People watching: the act of mindlessly observing others around you.
You and I people watch all the time, sometimes consciously and other times naturally. Whether you’re sitting at the park bench, grazing around, examining what the person across from you is doing or wearing or sitting in front of a potential employee, taking their interview; subconsciously we base our judgments on others through body language. There is much more to body language than judgments.
BUT, could body language possibly alter our life paths? Does our level of confidence relate to the image our body language is projecting?
Amy Cuddy, a social psychologist, not only believes, but has personal experience with the positive effects of altering body positions to change not only other people’s perceptions but also your own.
According to the TED talk that Amy delivered, she encountered a severe head injury from a car accident in her early college career making obtaining a college degree a difficult task to complete. The injury Amy encountered is one that many are likely to come across, but what Amy did after her injury is one for the books – and one to learn from.
Amy began her speech by asking an important question, “So how many of you are sort of making yourselves smaller?” Immediately after she asked that question, the camera faced the audience and you can see people begin shuffling around in their seats, straitening their backs, planting their feet properly on the ground, and moving their hands away from their necks.

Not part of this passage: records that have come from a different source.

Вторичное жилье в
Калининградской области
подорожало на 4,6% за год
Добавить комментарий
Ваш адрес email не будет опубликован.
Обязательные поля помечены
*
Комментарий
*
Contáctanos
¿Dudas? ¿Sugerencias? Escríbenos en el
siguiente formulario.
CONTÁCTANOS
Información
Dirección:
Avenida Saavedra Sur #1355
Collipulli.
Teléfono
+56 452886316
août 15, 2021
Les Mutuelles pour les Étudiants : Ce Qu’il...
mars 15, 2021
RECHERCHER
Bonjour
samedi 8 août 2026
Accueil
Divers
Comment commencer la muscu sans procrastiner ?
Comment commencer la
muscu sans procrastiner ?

Just one question was able to get people to notice their own body language; something that most people rarely ever think about on a daily basis.

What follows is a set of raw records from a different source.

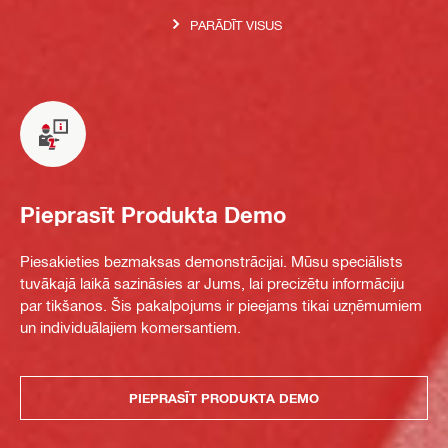
PARĀDĪT VISUS
Pieprasīt Produkta Demo
Piesakieties bezmaksas demonstrācijai. Mūsu speciālists
tuvākajā laikā sazināsies ar Jums, lai precizētu informāciju
par tikšanos. Šis pakalpojums ir pieejams tikai uzņēmumiem
un individuālajiem komersantiem.
PIEPRASĪT PRODUKTA DEMO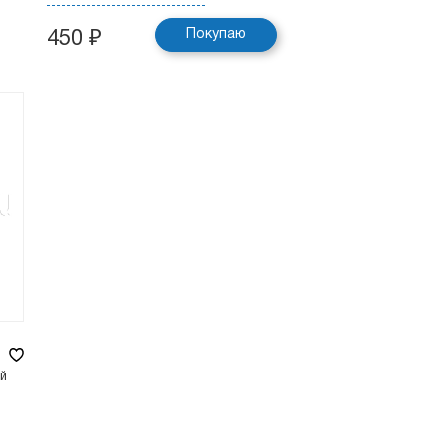
Покупаю
450
₽
ой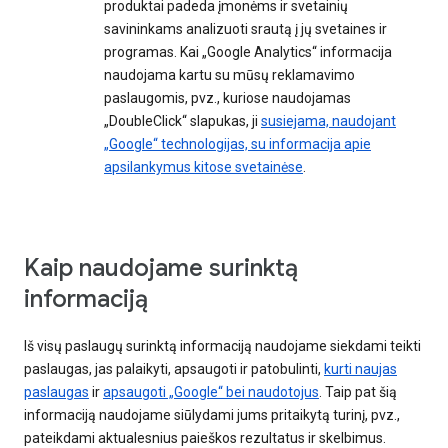
produktai padeda įmonėms ir svetainių
savininkams analizuoti srautą į jų svetaines ir
programas. Kai „Google Analytics“ informacija
naudojama kartu su mūsų reklamavimo
paslaugomis, pvz., kuriose naudojamas
„DoubleClick“ slapukas, ji
susiejama, naudojant
„Google“ technologijas, su informacija apie
apsilankymus kitose svetainėse
.
Kaip naudojame surinktą
informaciją
Iš visų paslaugų surinktą informaciją naudojame siekdami teikti
paslaugas, jas palaikyti, apsaugoti ir patobulinti,
kurti naujas
paslaugas
ir
apsaugoti „Google“ bei naudotojus
. Taip pat šią
informaciją naudojame siūlydami jums pritaikytą turinį, pvz.,
pateikdami aktualesnius paieškos rezultatus ir skelbimus.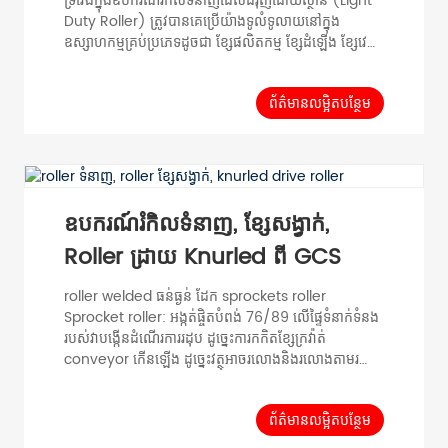
ទ្រវែងក្នុងឧបករណ៍រំកិលទំនាញដែលជំរុញដោយស្ថានី (Light
Duty Roller) ត្រូវបានគេប្រើយ៉ាងទូលំទូលាយនៅក្នុង
ឧស្សាហកម្មគ្រប់ប្រភេទដូចជា ខ្សែផលិតកម្ម ខ្សែដំឡើង ខ្សែវេច
ខ្ចប់ ម៉ាស៊ីនបញ្ជូន និងដឹកជញ្ជូន។ ម៉ូដែលបំពង់អង្កត់ផ្ចិត D
(mm) កម្រាស់បំពង់ T (mm) ប្រវែង roller RL (mm)
Shaft Diameter d (mm) Tube Material
ព័ត៌មានលម្អិតបន្ថែម
Surface PH50 φ 50 T=1.5 100-1000 φ 12,15
Carbon Steel Stainless...
ឧបករណ៍រំកិលទំនាញ, ខ្សែសង្វាក់,
Roller ដ្រាយ Knurled ពី GCS
roller welded ធន់ធ្ងន់ ដែក sprockets roller
Sprocket roller: អង្កត់ផ្ចិតបំពង់ 76/89 លើផ្ទៃទំនាក់ទំនង
របស់វាបង្កើនដំណើរការរដុប ដូច្នេះការកកិតខ្សែក្រវ៉ាត់
conveyor កើនឡើង ដូច្នេះវត្ថុអាចរលោងនិងរលោងតាមរយៈ
conveyor ។ Gravity Roller (Light Duty Roller)
ត្រូវ​បាន​គេ​ប្រើ​យ៉ាង​ទូលំទូលាយ​នៅ​ក្នុង​គ្រប់​ប្រភេទ​នៃ​
ឧស្សាហកម្ម​ដូច​ជា​ ខ្សែ​ផលិត​ ខ្សែ​ការ​ដំឡើង​ ខ្សែ​វេចខ្ចប់​ ម៉ាស៊ីន​
ព័ត៌មានលម្អិតបន្ថែម
conveyor និង​ logistic strore។ ម៉ូដែលបំពង់អង្កត់ផ្ចិត D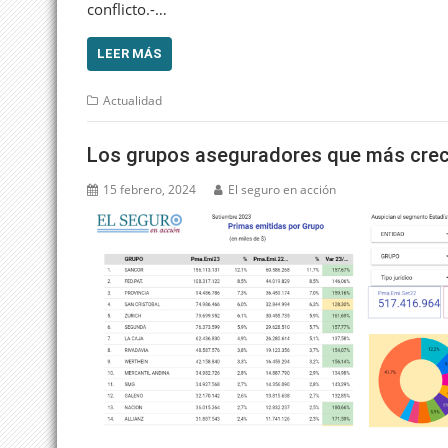
conflicto.-…
LEER MÁS
Actualidad
Los grupos aseguradores que más crec
15 febrero, 2024
El seguro en acción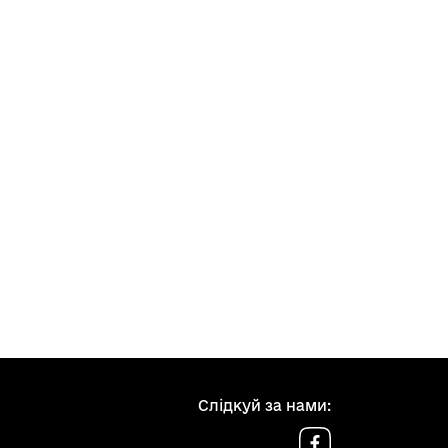
Слідкуй за нами: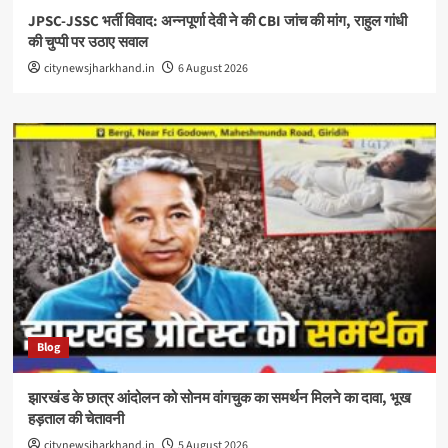
JPSC-JSSC भर्ती विवाद: अन्नपूर्णा देवी ने की CBI जांच की मांग, राहुल गांधी
की चुप्पी पर उठाए सवाल
citynewsjharkhand.in
6 August 2026
Blog
झारखंड के छात्र आंदोलन को सोनम वांगचुक का समर्थन मिलने का दावा, भूख
हड़ताल की चेतावनी
citynewsjharkhand.in
5 August 2026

The twenty or so minute talk went on to show the importance of body language and how it was able to reflect on our perception of others.
Towards the middle of Amy’s speech, she began to talk about how an experiment her team conducted about how doing a two minute exercise before putting yourself in tense situations can help benefit the results of the situation.
For two minutes, Amy wants others to try to stand or sit in a confidence boosting pose such as standing by a table, leaned forward, with both hands on the table or sitting in a chair, feet up on a table, and hands crossed behind your head. Any pose that to you exemplifies confidence or power.
Going back to Amy’s injury, after she graduated college, and was about to teach at Princeton University, she was also in the midst of practically giving up; she even told her advisor, Susan Fiske that she’s “not suppose to be here” and that’s when Susan Fiske, told her “You are not quitting, because I took a gamble on you, and you’re staying. You’re going to stay, and this is what you’re going to do. You are going to fake it. You’re going to do every talk that you ever get asked to do. You’re just going to do it and do it and do it, even if you’re terrified and just paralyzed and having an out-of-body experience, until you have this moment where you say, ‘Oh my gosh, I’m doing it. Like, I have become this. I am actually doing this.”
Those words stuck with Amy for the rest of her life. Later in her teaching career, while she was at Harvard, a quiet student came to her into her office and said “I’m not supposed to be here.” That was the moment that Amy knew that she doesn’t feel that way anymore yet understands how this student feels. More importantly, Amy knew that one day this student wouldn’t feel this way anymore.
As college students, we will all go through a time in our college or professional careers where we will feel like giving up because let’s face it – everyday won’t be a peachy one. There will be days when we will get so drained that nothing will make sense. But as all storms eventually pass – so do bad times. In order to make the most out of our dreams and goals, Amy Cuddy reminds us: “Don’t fake it till you make it. Fake it till you become it. You know? Its not- Do it enough until you actually become it and internalize it.”